For more than 10 years, Hearst, Beltran and other archaeologists, including David Stewart, director of the Mesoamerican Center at the University of Texas at Austin, who was involved in the initial discovery, have attempted to solve this 7,000-piece puzzle. With the help of advanced imaging techniques and their accumulated knowledge of the Mayan civilization, they were able to reconstruct scenes showing the origin of the world according to the Mayan deities, such as their own, such as the corn or the sun god rising from the mountain … But they also found allegorical images that provide new clues about the main aspects of that civilization . One is the first written mention of a ruler paired with a figure on the throne in panels dating back 100 years before this era, and is the first evidence of a king centuries before the famous kings of Tikal, Sibal, or Palenque. There was already a complex social organization and hierarchy of power.
Among the thousands of pieces there are two that refer to Tzolk’in, the sacred calendar. Details of their findings have just been published in the scientific journal science progress. Rated as #4778, one of the pieces shows a point and a horizontal line. It’s missing a piece and there, the researchers assert, a second point should go. The Maya wrote the number 7 with a colon at the top of the line. Between the bottom of this first and second piece, the head of a gazelle or deer can be clearly seen. And the seven deer day of the Tsolkin. It consisted of 260 days, Hearst says, “reminiscent of the length of human pregnancy,” and the calendar had no months. Instead, it consists of 20 days represented by glyphs and numbered from 1 to 13 in a periodic fashion. Seven deer followed 8 stars, 9 jade/water, 10 dogs, 11 monkeys…
“The Mayans had a solar calendar, like us, but they also had a liturgical calendar,” Hearst says. “We also have Holy Week which is part of the ritual sequence throughout the year,” he adds. It was associated with the legend of the origin and also for the celebration of the festivities that accompanied the Haab, the 360-day calendar. The remaining five, although counted, were disastrous and people avoided leaving their homes. Around both was the calendar wheel, which completed its cycle every 52 years. The complex way in which the Maya had to organize time is complemented by long counting, a vital (base 20) system for linearly counting days. With the latter it was possible to find equations between the Mayan calendar and the Gregorian calendar.

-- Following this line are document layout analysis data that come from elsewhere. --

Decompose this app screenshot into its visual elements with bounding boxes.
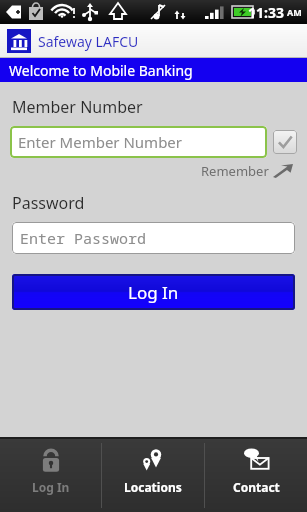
staticText: Safeway LAFCU (38, 32, 139, 51)
staticText: Locations (124, 479, 182, 495)
button[interactable]: Remember member number (273, 130, 297, 154)
staticText: Enter Member Number (18, 132, 183, 152)
button[interactable]: Enter Member Number (10, 126, 267, 158)
button[interactable]: Contact (205, 439, 307, 512)
other: Bank logo (7, 29, 31, 53)
staticText: AM (287, 6, 302, 18)
staticText: Welcome to Mobile Banking (9, 61, 193, 80)
button[interactable]: Log In (0, 439, 101, 512)
staticText: Log In (32, 479, 70, 495)
staticText: Enter Password (20, 228, 147, 248)
staticText: Remember (201, 162, 269, 180)
staticText: Password (12, 192, 85, 214)
staticText: Log In (128, 281, 179, 304)
button[interactable]: Enter Password (12, 222, 295, 254)
staticText: Member Number (12, 96, 143, 118)
button[interactable]: Log In (12, 274, 295, 310)
staticText: 11:33 (248, 3, 284, 22)
button[interactable]: Locations (102, 439, 204, 512)
staticText: Contact (233, 479, 280, 495)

“The Mayans have a solar calendar, like us, but they also have a ritual calendar. We also have Holy Week, which is part of the sequence of rituals throughout the year”
Heather Hurst, Co-Director of the San Bartolo-Xultun Regional Archaeological Project
The significance of the discovery of the seven deer lies in the fact that it would be “the oldest recorded date, in this case on a fresco,” according to Beltran. But they must have used it for a long time. San Bartolo actually existed for about 400 years from this era. The scribes’ very “highly polished” style, as Hirst points out, suggests a tradition that came from behind. In addition, although the Maya and other Mesoamerican peoples had different ways of organizing power and different societies, they used the same liturgical calendar seen in San Bartolo, a calendar still used by indigenous communities.
For the discoverers of the seven deer, San Bartolo still has many secrets to reveal. Some are still inside the pyramid. But others are out. Four roads lead into or out of the city. “San Bartolo is at the center of something, and now we have our eyes on where these roads end,” says archaeologist Heather Hurst.